Copy the color you want in you "palette", select a cell, and paste to change the color.
Continue until you have drawn the outline or design of your choice.


Even if you have copied one lavender square, if you highlight 4 empty cells before you paste, all of them will turn lavender. (This can make filling in the a shape much easier.)

Save your work often!
Even with saving your file frequently (I will save each time I pause, but I am neurotic about saving), it is possible to erase your hard work accidentally. Or it can be hard to undo some modifications you made to your chart, and you would like to go back to a previous version. I like to save my in progress charts by copying them to a lower area of the same excel document.


If you copy the chart (in rows 11-16) and paste it below the work-in-progress grid (I pasted at rows 49-58), then you have a copy you can work on, but a previous version saved below. This way, if you become unhappy with your progress and would like to go back to an earlier version, you can!


How to Make a Knitting Chart in Excel (Part 3 - Sharing Your Finished Charts)

Sharing Your Chart
Finalize Your Chart.
Using the borders toolbar (see Part 2 for how to locate this toolbar) you can clean up your chart so the grid is only pronounced around your chart.


The borders toolbar from the Formatting toolbar.



Comparison of charts with an "unclean" grid , no grid and a grid only around the chart itself.


The example chart is 21x21 stitches. To make it easier for the reader, I sometimes choose to use the "Thick Box Border" to mark every 5 or 10 stitches. This can reduce counting.


The "Thick Box Border" button (left) and what a chart would look like after adding the thicker grid every 5 sts (right). These thick borders are more helpful and obvious if there is a lot of background in your chart.

If you chart is really long and complicated, you may want to add numbers to the rows. This will enable you to refer to them by name in your pattern. It is your choice whether you want row 1 to be at the top or bottom, it really depends on how you are incorporating the chart into your pattern. (There is no harm starting with row 21 of a pattern in the instructions!)
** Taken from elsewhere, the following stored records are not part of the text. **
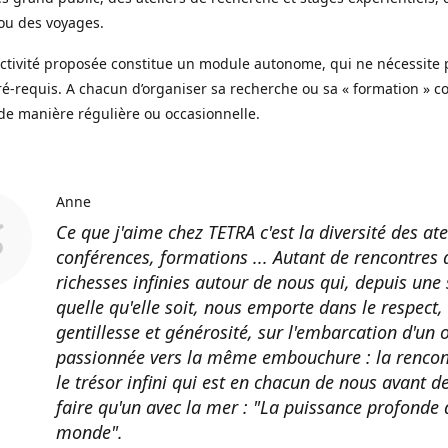
 ou des voyages.
tivité proposée constitue un module autonome, qui ne nécessite 
é-requis. A chacun d’organiser sa recherche ou sa « formation » c
 de manière régulière ou occasionnelle.
Anne
Ce que j'aime chez TETRA c'est la diversité des ate
conférences, formations ... Autant de rencontres 
richesses infinies autour de nous qui, depuis une
quelle qu'elle soit, nous emporte dans le respect,
gentillesse et générosité, sur l'embarcation d'un 
passionnée vers la même embouchure : la rencon
le trésor infini qui est en chacun de nous avant d
faire qu'un avec la mer : "La puissance profonde 
monde".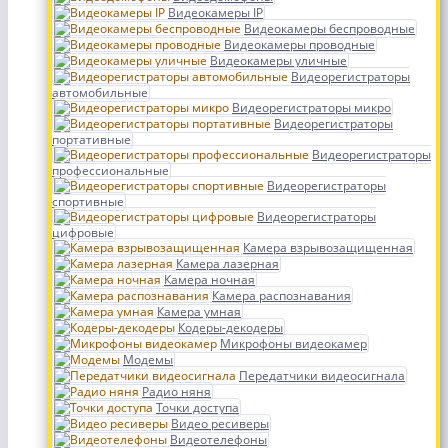
Видеокамеры IP
Видеокамеры беспроводные
Видеокамеры проводные
Видеокамеры уличные
Видеорегистраторы
автомобильные
Видеорегистраторы микро
Видеорегистраторы
портативные
Видеорегистраторы
профессиональные
Видеорегистраторы
спортивные
Видеорегистраторы
цифровые
Камера взрывозащищенная
Камера лазерная
Камера ночная
Камера распознавания
Камера умная
Кодеры-декодеры
Микрофоны видеокамер
Модемы
Передатчики видеосигнала
Радио няня
Точки доступа
Видео ресиверы
Видеотелефоны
If you have been following my instructions for making the grid then the default font size (10) will be too large for our grid, in both height and width. Change the font size to 6 and widen the column so you can see double digit numbers. I also like to make the numbers bold and a contrasting (non-black) color.
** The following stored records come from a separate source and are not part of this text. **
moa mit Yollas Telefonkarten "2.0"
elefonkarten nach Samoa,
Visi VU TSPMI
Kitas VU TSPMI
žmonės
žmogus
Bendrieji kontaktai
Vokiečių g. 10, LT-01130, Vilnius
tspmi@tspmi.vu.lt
Numbers too small (left) and adjusted column width for smaller numbers (right).


I personally choose a very simple and non-elegant method to bring my chart from excel to a publishable format. The screenshot. There is a button on your keyboard that says PrtSc (print screen) or something similar. This will capture the image that you see on your screen into your clipboard so you can paste it into another program. Here are some references on how to take a screenshot in Windows or Max OS X.

Before taking the screenshot, you want to make your image as large as possible. Go to the View Menu --> Zoom and select a custom value so your chart takes up as much of the screen as possible.


If you want to eliminate the background grid completely, you can take the screenshot from the Print Preview screen, but even with the zoom button you may not be able to zoom in as much.

After you're happy with you zoomed in image, take a screenshot.
Copy the captured file into Microsoft Paint and save it was a bitmap or jpeg. (Bitmap is the default of Paint, and is what I use).


Crop the file using your favorite image editing software.
I personally use Adobe Photoshop, but there are many free programs available that will let you crop.
Distribute your chart!
Upload to your flicker or picasa account, blog or email it to friends.